== Segment start ==
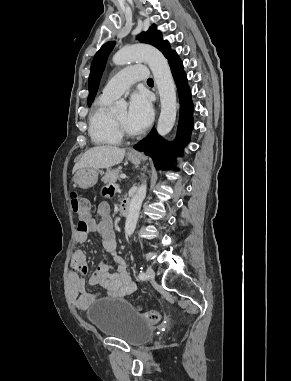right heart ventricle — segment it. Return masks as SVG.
<instances>
[{"label":"right heart ventricle","mask_w":291,"mask_h":381,"mask_svg":"<svg viewBox=\"0 0 291 381\" xmlns=\"http://www.w3.org/2000/svg\"><path fill=\"white\" fill-rule=\"evenodd\" d=\"M114 99L100 96L93 104L89 113V136L98 146L119 145L122 137L116 132L110 106Z\"/></svg>","instance_id":"obj_1"}]
</instances>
== Segment end ==
Exercise requirements = Print the whole listing again exactly, please. No pictures.

Answer box =
right heart ventricle — segment it. Return masks as SVG.
<instances>
[{"label":"right heart ventricle","mask_w":291,"mask_h":381,"mask_svg":"<svg viewBox=\"0 0 291 381\" xmlns=\"http://www.w3.org/2000/svg\"><path fill=\"white\" fill-rule=\"evenodd\" d=\"M114 99L100 96L93 104L89 113V136L98 146L119 145L122 137L116 132L110 106Z\"/></svg>","instance_id":"obj_1"}]
</instances>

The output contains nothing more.